Aim of the task
Please transcribe only the lines that run from the line bearing "Segment regions of 'left" to the end of the entries, keeping both end lines. Skip the pictures.

Data extract
*** Begin section ***
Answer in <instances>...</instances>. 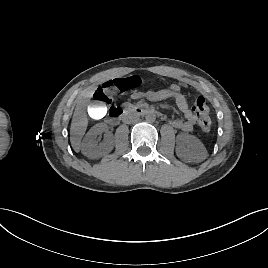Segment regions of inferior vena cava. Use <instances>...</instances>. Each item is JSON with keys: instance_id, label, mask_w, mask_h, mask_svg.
<instances>
[{"instance_id": "1", "label": "inferior vena cava", "mask_w": 268, "mask_h": 268, "mask_svg": "<svg viewBox=\"0 0 268 268\" xmlns=\"http://www.w3.org/2000/svg\"><path fill=\"white\" fill-rule=\"evenodd\" d=\"M139 120V115L135 112H128L123 116V122L126 124L135 123Z\"/></svg>"}]
</instances>
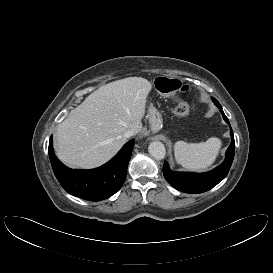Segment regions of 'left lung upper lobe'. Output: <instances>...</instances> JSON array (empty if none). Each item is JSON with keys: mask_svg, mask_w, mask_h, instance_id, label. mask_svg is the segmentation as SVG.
I'll list each match as a JSON object with an SVG mask.
<instances>
[{"mask_svg": "<svg viewBox=\"0 0 273 273\" xmlns=\"http://www.w3.org/2000/svg\"><path fill=\"white\" fill-rule=\"evenodd\" d=\"M214 103H217L218 101L216 99H213Z\"/></svg>", "mask_w": 273, "mask_h": 273, "instance_id": "obj_1", "label": "left lung upper lobe"}]
</instances>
*** End section ***
Written reply
Segment regions of 'left lung upper lobe'. Output: <instances>...</instances> JSON array (empty if none). Each item is JSON with keys: mask_svg, mask_w, mask_h, instance_id, label. mask_svg is the segmentation as SVG.
I'll list each match as a JSON object with an SVG mask.
<instances>
[{"mask_svg": "<svg viewBox=\"0 0 273 273\" xmlns=\"http://www.w3.org/2000/svg\"><path fill=\"white\" fill-rule=\"evenodd\" d=\"M214 103H217L218 101L216 99H213Z\"/></svg>", "mask_w": 273, "mask_h": 273, "instance_id": "obj_1", "label": "left lung upper lobe"}]
</instances>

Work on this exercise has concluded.